やっとの思いで着いたホテルは、茶色を基調としたおしゃれな内装で、重厚な趣がある。
フロントには、ハンサムなフロントマン。
空港での優しい職員もそうだったけど、どうして、欧米人ってハンサムが多いのかしら。
ドキドキしながら、思い切って声をかけた。
桜子の英語力の無さは、空港で証明されている。
しかも後には、"まっそ"もいる。
あ〜、英語が苦手なのが、ばれちゃうよ〜。
かなり、不安。
ちゃんと話せるかしら……。
「エクスキューズミー」(Excuse me)
「Yes」
「マイネーム イズ サクラコ」(My name ia sakurako)
「OK!○×△ ※○☆ ×?」
ヽ(~〜~ )ノ ハテ? 何?
何を言っているの?
わかんない〜〜。
「"まっそ"、何言っているか、わからない」
疲れのせいもあって、桜子の声はほとんど泣き声。
流暢な英語で、"まっそ"が何かを話している。
「桜、ホテルの予約確認書ある?」
「ああっ! 忘れてきた!」
「どこに?」
「……東京」
また、何か英語で、"まっそ"が話している。
そうだ、忘れないようにって言ってたのに、机の上に置きっぱなしで来ちゃった。
確認書が無いと、ダメなの??
どうしよう……。
「桜、ここにサインして」
「う、うん。 大丈夫かな?」
「安心しろよ」
"まっそ"の言葉に安心出来ないのは、ここまでの道のりのせい??
とりあえず、宿泊者名簿にサインした。
書き終えても、フロントマンと"まっそ"のやりとりがわからないから、桜子はぼっとして居るしかなかった。
「ほら、これが部屋の鍵」
209と刻印されたプレートを付けた鍵を渡された。
チェックインが済んだらしい。
「部屋に行こう」
"まっそ"が、バックを持って、先を歩く。
209号室って事は、2階ね。
階段で行った方が早そう。
エレベーター無いし。
「桜、エレベーターで行くよ。 3階だから」
エレベーターなんて、無いじゃん。
"まっそ"は、ドアノブのついた、大きな扉の前に立っている。
ええっ??
これがエレベーター??
確かに、ドアノブの近くに、それらしいボタンがある。
「来たよ」
"まっそ"が、ドアノブに手をかけた。
桜子が、あっと言う間に、ドアを引いた。
「こっちのエレベーターは、引き戸が多いんだ」
ふ〜ん。
何か、変な感じ。
「それにね。 2階から、101、102って部屋番号が付けられるんだ」
だから、209号室は、3階なのね。
エレベーターを降りると、そこには、何もない。
部屋はどこ??
"まっそ"が、また、小さなドアを開けた。
部屋番号が案内されている。
迷路のような廊下を歩いて、部屋の前に着く。
鍵を開け、部屋に入ると、内装とインテリアこそおしゃれだが、小さなベッドと机が一つ。
日本のビジネスホテルを思わせる部屋だ。

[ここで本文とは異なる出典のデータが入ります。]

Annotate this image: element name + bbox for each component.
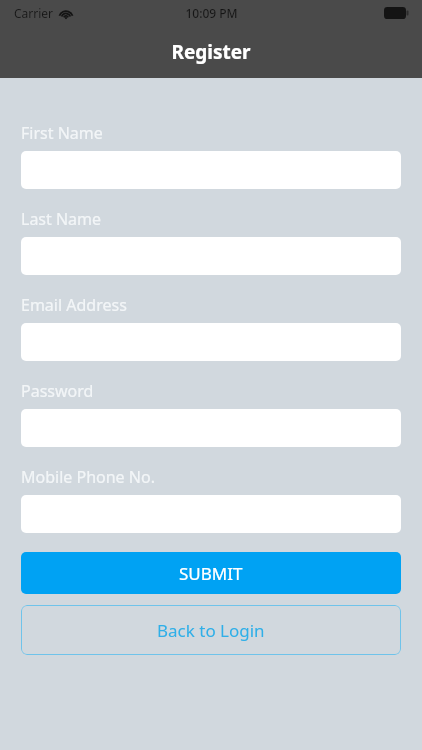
button[interactable]: SUBMIT: [21, 552, 401, 594]
staticText: Last Name: [21, 208, 102, 230]
staticText: Register: [171, 39, 251, 65]
staticText: Carrier: [14, 5, 54, 21]
staticText: Back to Login: [157, 619, 265, 642]
staticText: First Name: [21, 122, 103, 144]
button[interactable]: Back to Login: [21, 605, 401, 655]
staticText: Password: [21, 380, 94, 402]
staticText: Email Address: [21, 294, 127, 316]
staticText: SUBMIT: [179, 562, 243, 585]
staticText: Mobile Phone No.: [21, 466, 155, 488]
staticText: 10:09 PM: [185, 5, 238, 21]
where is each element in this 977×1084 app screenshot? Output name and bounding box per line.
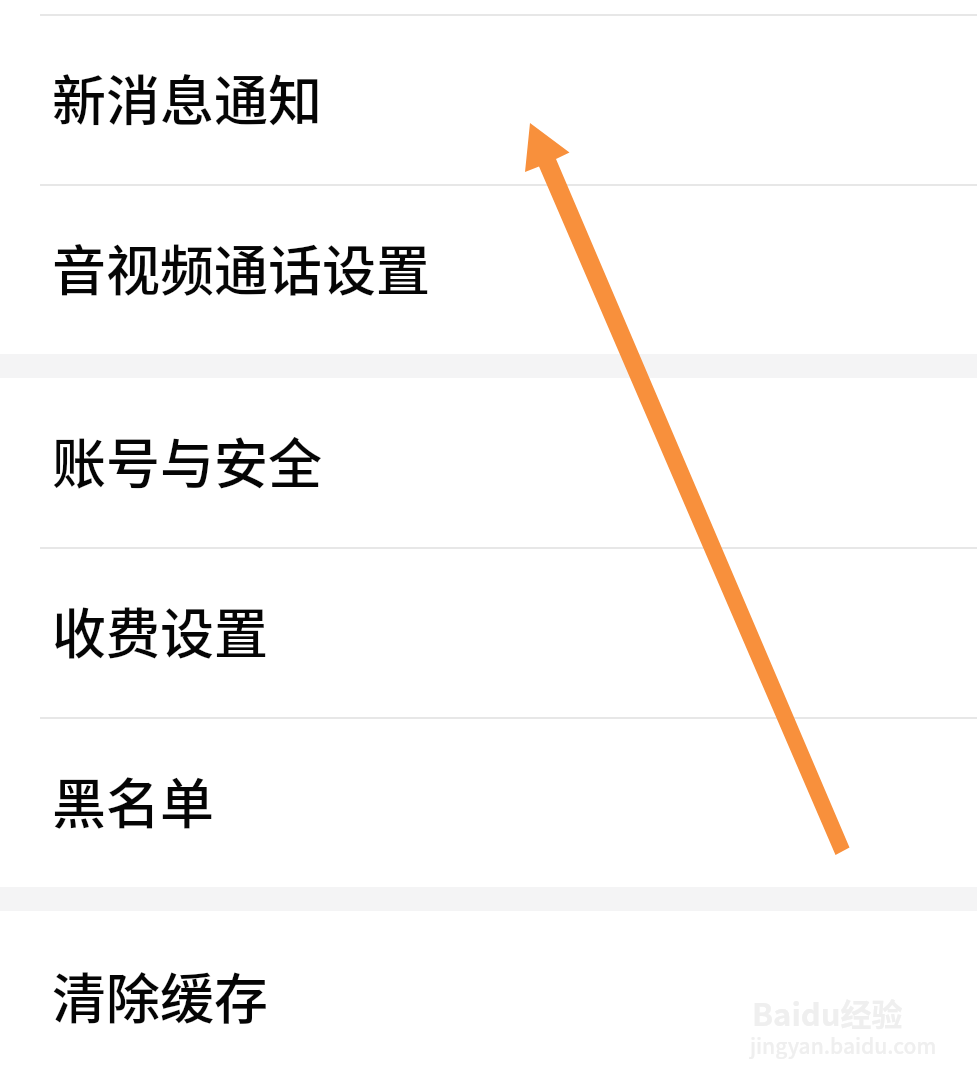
staticText: jingyan.baidu.com [750, 1030, 937, 1060]
other: Annotation arrow pointing at 新消息通知 [520, 118, 856, 862]
staticText: 收费设置 [52, 591, 268, 669]
button[interactable]: 黑名单 [0, 719, 977, 887]
button[interactable]: 清除缓存 [0, 911, 977, 1084]
button[interactable]: 账号与安全 [0, 378, 977, 547]
button[interactable]: 新消息通知 [0, 16, 977, 184]
staticText: 账号与安全 [52, 421, 322, 499]
staticText: 黑名单 [52, 761, 214, 839]
staticText: 清除缓存 [52, 956, 268, 1034]
button[interactable]: 收费设置 [0, 549, 977, 717]
staticText: 新消息通知 [52, 58, 322, 136]
staticText: Baidu经验 [752, 990, 903, 1035]
staticText: 音视频通话设置 [52, 228, 430, 306]
button[interactable]: 音视频通话设置 [0, 186, 977, 354]
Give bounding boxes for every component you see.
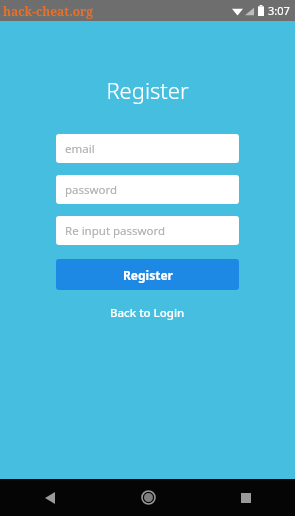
staticText: email	[65, 141, 95, 157]
button[interactable]: Home	[99, 479, 197, 516]
staticText: Register	[56, 75, 239, 105]
button[interactable]: Back	[0, 479, 99, 516]
staticText: 3:07	[268, 3, 290, 18]
staticText: hack-cheat.org	[3, 3, 94, 19]
button[interactable]: password	[56, 175, 239, 204]
button[interactable]: Recent apps	[197, 479, 295, 516]
staticText: Register	[123, 267, 173, 283]
button[interactable]: Re input password	[56, 216, 239, 245]
button[interactable]: Back to Login	[56, 302, 239, 324]
staticText: Back to Login	[110, 305, 185, 321]
button[interactable]: Register	[56, 259, 239, 290]
staticText: password	[65, 182, 118, 198]
button[interactable]: email	[56, 134, 239, 163]
staticText: Re input password	[65, 223, 166, 239]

だけど、やっと着いたって言う安堵感でいっぱいになった。
「改めて。 ようこそ、コペンハーゲンへ」
"まっそ"が笑う。
「少し落ち着いたら、食事に行こう」
そう言えば、お腹が空いている。
飛行機の中で、機内食を食べたきり。
「バックがない」事件や「乗り間違え」事件やらで、あっと言う間に時間が過ぎていったっけ。
「せっかくだから、デンマーク料理の店に行こう」
デンマーク料理って、どんな感じなんだろう。
町の中心部ストロイエは、すっかりクリスマスの感じ。
ロマンチックな気分に浸って歩くのは、良いんだけど、"まっそ"は、また道に迷っている。
内心、不安がいっぱい。
だってさ〜、どこに連れて行かれたって、わかんないじゃん。
頭の中には、また新聞の見出しが浮かぶ。
『日本人中年女性、コペンハーゲンで強盗にあう!』
あはは……考えすぎか(笑)
結局、"まっそ"が良く行く、中央駅にあるちょっと安めのレストランで食事。
日本で言うファミレスを豪華にした感じ。
それでも、雰囲気ばっちり!
ん〜。 ロマンチック……うっとり。
絶品は、レバーのパテと、ブルーチーズ!
チーズ好きの桜子としては、この上ない満足。
北欧は寒いって聞いていたけど、夜風がとても快い。
美味しい食事。
ロマンチックな街並。
恋人だったらと思う程の素敵な男性と夜の街を散歩。
長いフライトの疲れも、ぶっ飛んじゃう。
不夜城東京とは違う夜のムードに酔っていた桜子。
明日からのコペンハーゲンでの珍道中など、思いもせず、更けていく夜に良い続けるのでした。